Grimes made The Call, an incredible solo recording, in the mid 60s. When I heard its frenetic pacing almost thirty years later I fell in love with the emotive lashing of its songs. Such was the impact, I started scouring liner notes hoping to find more Grimes. And more was to be had. He worked with Ornette Coleman, Miles Davis and Thelonious Monk. That’s Henry on bass in the film Jazz on a Summer’s Day, furious beads of concentration formed on his brow. When saxophone colossus Sonny Rollins let go his piano player, Grimes got the nod to cover the musical gap. And that’s Grimes setting the pace with Roy Haynes on the splendid, inventive Out in the Afternoon. Henry’s sound went beyond support, beyond bass, beyond the beyond. And it thrilled me.
But with each new piece added to the puzzle of his sound, I wondered what happened to him after he disappeared to California in 1969. I’d struggled with addiction, as had many jazzers. Was Grimes another drug casualty?
Turns out, I wasn’t wondering alone. Marshall Marotte, a musician/jazz fan also set out in search of Henry Grimes. But where I simply wondered, Marotte did real work. He ran across the same obituary everyone else did, but wasn’t satisfied with its casual reliance upon rumor. After an arduous couple of years searching, Marotte located a man named Henry Grimes living in an SRO hotel in Los Angeles. He called the number, asked for Henry. “Are you the Henry Grimes that played jazz back in the sixties?”
Yes.
In the kind of magical occurrence you read about in books, Marotte spent his savings on a plane ticket to California and interviewed Grimes. From there, the story spread. NPR did a piece on him, as did the New York Times. Jazz bassist William Parker gave Grimes the first bass he would own since he disappeared in 1969. And with that finger snap Henry Grimes returned to music.

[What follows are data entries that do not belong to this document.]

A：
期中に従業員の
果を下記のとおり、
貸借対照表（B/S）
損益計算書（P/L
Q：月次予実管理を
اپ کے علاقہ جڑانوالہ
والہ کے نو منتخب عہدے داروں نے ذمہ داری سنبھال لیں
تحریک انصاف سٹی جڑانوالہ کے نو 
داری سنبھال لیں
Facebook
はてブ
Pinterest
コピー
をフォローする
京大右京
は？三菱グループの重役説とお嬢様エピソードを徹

In 2010 I met him for an article, and Grimes allowed me to make a documentary. People popped out of the woodwork eager to explain their connection to his sound. Marc Ribot, the former Tom Waits and Lounge Lizards guitarist, started a band with Grimes and wrote the forward to Grimes’s book of poems. “Robert Quine pointed out how important Henry’s role was. To prove it he played me ‘Goin’ Home,’ and I still remember this first listening. It was one of a very few occasions when a piece of music made me weep. And I wonder how many of the thousands of guitarists and millions of listeners influenced directly or indirectly by Quine’s punk style are aware of the influence of Albert Ayler and Henry Grimes in what they play.”
Grimes explained it best when I asked him if he was mad about his life, “how can I be mad at what happened,’ he said, “it’s still happening.”